- EXERCISE OBJECTIVE -
Select from the records below every line that has the word "Čuveni" in it.

- SOURCE DATA -
★ ★ ★
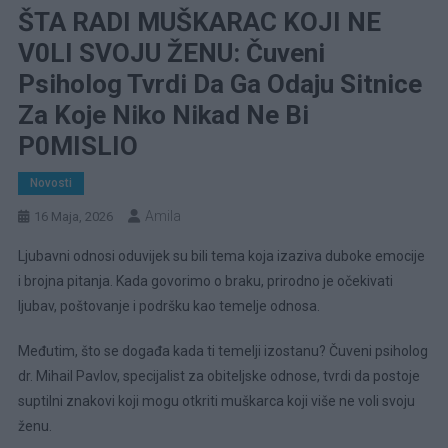
ŠTA RADI MUŠKARAC KOJI NE
V0LI SVOJU ŽENU: Čuveni
Psiholog Tvrdi Da Ga Odaju Sitnice
Za Koje Niko Nikad Ne Bi
P0MISLIO
Novosti
Amila
16 Maja, 2026
Ljubavni odnosi oduvijek su bili tema koja izaziva duboke emocije
i brojna pitanja. Kada govorimo o braku, prirodno je očekivati
ljubav, poštovanje i podršku kao temelje odnosa.
Međutim, što se događa kada ti temelji izostanu? Čuveni psiholog
dr. Mihail Pavlov, specijalist za obiteljske odnose, tvrdi da postoje
suptilni znakovi koji mogu otkriti muškarca koji više ne voli svoju
ženu.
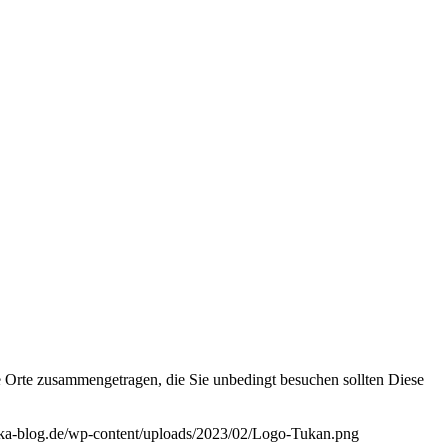
ige Orte zusammengetragen, die Sie unbedingt besuchen sollten Diese
ika-blog.de/wp-content/uploads/2023/02/Logo-Tukan.png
★ ★ ★
- WORKED SOLUTION -
V0LI SVOJU ŽENU: Čuveni
Međutim, što se događa kada ti temelji izostanu? Čuveni psiholog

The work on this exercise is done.